At any rate, as the article notes, we just don't spend much time with military history at all. That void is just as easily filled with anti-american propaganda as it is with cold war jingoism - as oliver stones many attempts at history very conveniently demonstrate. I'd go so far as to say that the cultural pulse of the us is much more a product of that sort of revisionism than the cold war jingoism it was initially created to push back against. To the point where, today, both the anti-western and western-chauvinist demographics share propagandistic setups, differing largely in what they consider to be a shameful or challenging fact. A simplistic example would be in both sides agreeing that the slaughter of a village took place - but disagreeing as to whether it was a good, bad, or justifiable act. What we might call the other side, the rah rah rah side, has been just as successfully misinformed about us military history, and by the same set of asserted facts, as their opposition. They believe the same weird things about us forces and armed conflict.
( I remember having a convo with someone once who wondered what truman would have done, then, if he were told the state of play today with respect to the us and china and events of the subsequent years between. He made a good point, that it was more for a sleight over power and authority than anything else - the man was fine with bombing the dogshit out of people, and would only later try to rehabilitate his image in that respect.)

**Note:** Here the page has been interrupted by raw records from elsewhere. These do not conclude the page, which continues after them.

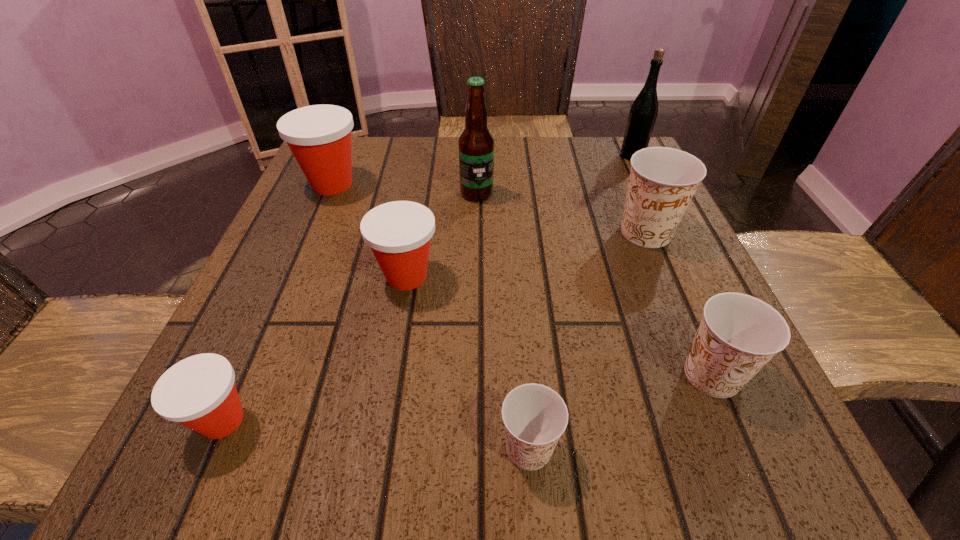 This screenshot has height=540, width=960. Identify the location of the farther beer bottle. (643, 113).

This screenshot has width=960, height=540. I want to click on green beer bottle, so click(643, 113).

This screenshot has height=540, width=960. In order to click on the nearer beer bottle in this screenshot , I will do `click(476, 144)`.

What are the coordinates of `brown beer bottle` in the screenshot? It's located at coord(476,144).

Find the location of a particular element. The image size is (960, 540). the farthest red-orange Dixie cup is located at coordinates (319, 136).

Image resolution: width=960 pixels, height=540 pixels. I want to click on the biggest red-orange Dixie cup, so click(x=319, y=136).

Locate an element on the screen. This screenshot has height=540, width=960. the fifth nearest Dixie cup is located at coordinates (663, 180).

The image size is (960, 540). Identify the location of the biggest orange Dixie cup. (663, 180).

Where is `the rightmost red-orange Dixie cup`? the rightmost red-orange Dixie cup is located at coordinates (399, 233).

Identify the location of the second nearest red-orange Dixie cup. The width and height of the screenshot is (960, 540). (399, 233). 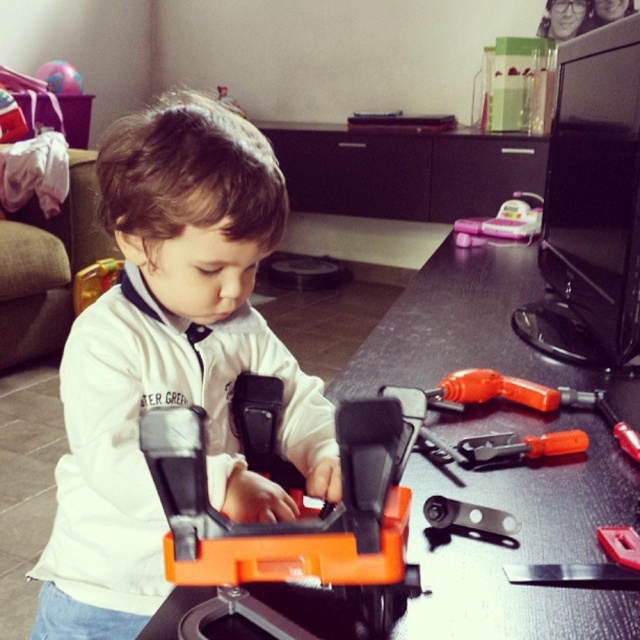 You are a child trying to reach two points in the room. The first point is at coordinate point(490, 316) and the second is at point(636, 541). Which point is closer to you?

Point(636, 541) is closer to you because it is in front of point(490, 316).

Looking at this image, you are a robot observing the child playing with the toy tools. You need to locate two points in the image to assist the child. The first point is at coordinates point (298, 531) and the second point is at point (540, 216). Which point is closer to the child?

Point (298, 531) is in front of point (540, 216), so it is closer to the child.

You are a parent trying to locate your child who is playing with a toy tool set at a dark wooden table. The parent is standing at point A, which is at coordinates 0.0, 0.0. The child is at the center of the table. The orange plastic tool at center is at point 0.816, 0.453. Which direction should the parent move to reach the child and the tool?

The parent should move towards the orange plastic tool at center located at point (289, 522) to reach the child and the tool. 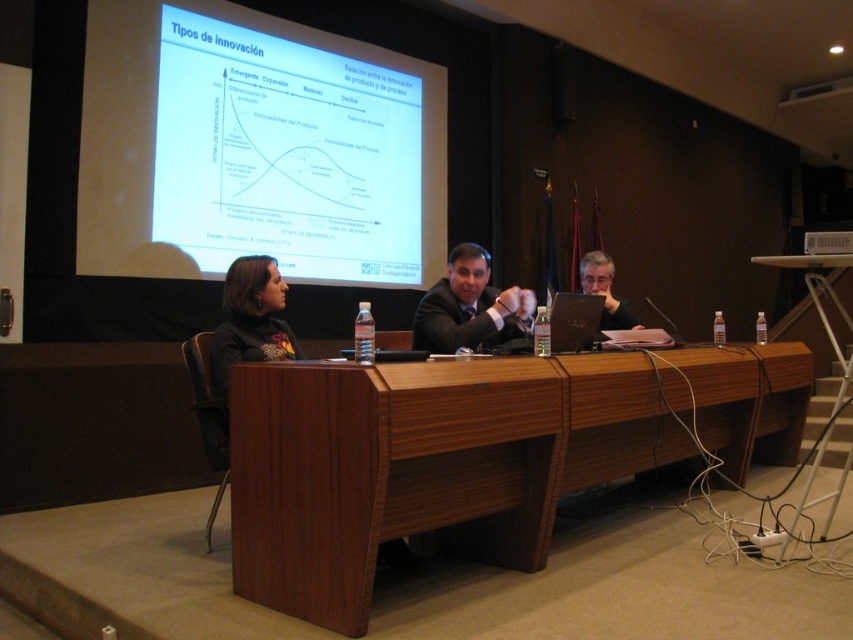 Question: Is dark brown leather jacket at left below black plastic laptop at center?

Choices:
 (A) no
 (B) yes

Answer: (B)

Question: Which is nearer to the dark brown leather jacket at left?

Choices:
 (A) black plastic laptop at center
 (B) brown wood table at center

Answer: (B)

Question: Is white glossy projector screen at upper center wider than black plastic laptop at center?

Choices:
 (A) yes
 (B) no

Answer: (A)

Question: Which point is farther to the camera?

Choices:
 (A) white glossy projector screen at upper center
 (B) dark brown leather jacket at left
 (C) dark suit at center

Answer: (A)

Question: Which object is the farthest from the black plastic laptop at center?

Choices:
 (A) dark brown leather jacket at left
 (B) black plastic projector at upper right
 (C) brown wood table at center

Answer: (A)

Question: Does brown wood table at center have a smaller size compared to dark suit at center?

Choices:
 (A) no
 (B) yes

Answer: (A) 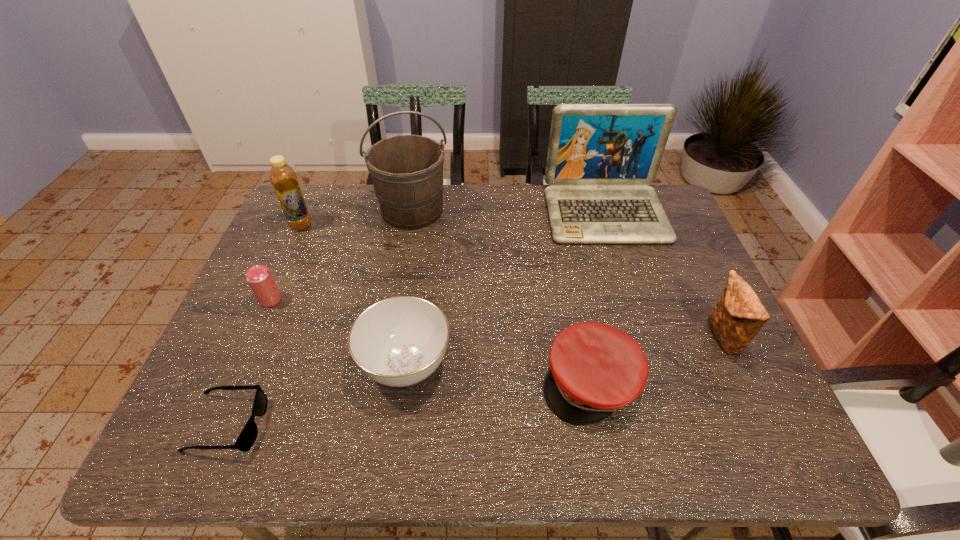 Locate an element on the screen. The height and width of the screenshot is (540, 960). vacant space located on the front of the sixth shortest object is located at coordinates (289, 253).

Find the location of `vacant region located on the open side of the fifth shortest object`. vacant region located on the open side of the fifth shortest object is located at coordinates pyautogui.click(x=594, y=338).

This screenshot has height=540, width=960. I want to click on vacant area located 0.230m on the open side of the fifth shortest object, so click(x=614, y=338).

This screenshot has height=540, width=960. I want to click on vacant space positioned 0.220m on the open side of the fifth shortest object, so click(x=618, y=338).

Where is `vacant region located 0.190m on the back of the chinaware`? The image size is (960, 540). vacant region located 0.190m on the back of the chinaware is located at coordinates (419, 273).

I think compared to other places American populist narrative has been "American exceptionalism" OR "leader of the free world" etc, rooted in its commitment to democracy and capitalism. Post 9/11 however it has toned down as call to scale down presence globally has caught some steam (mostly among some liberals). Also Reagan republicans who were mostly the flag bearer of this narrative are overshadowed by Trump at present.
But democracy and capitalism are still better slogans than any slogans based on a magic book.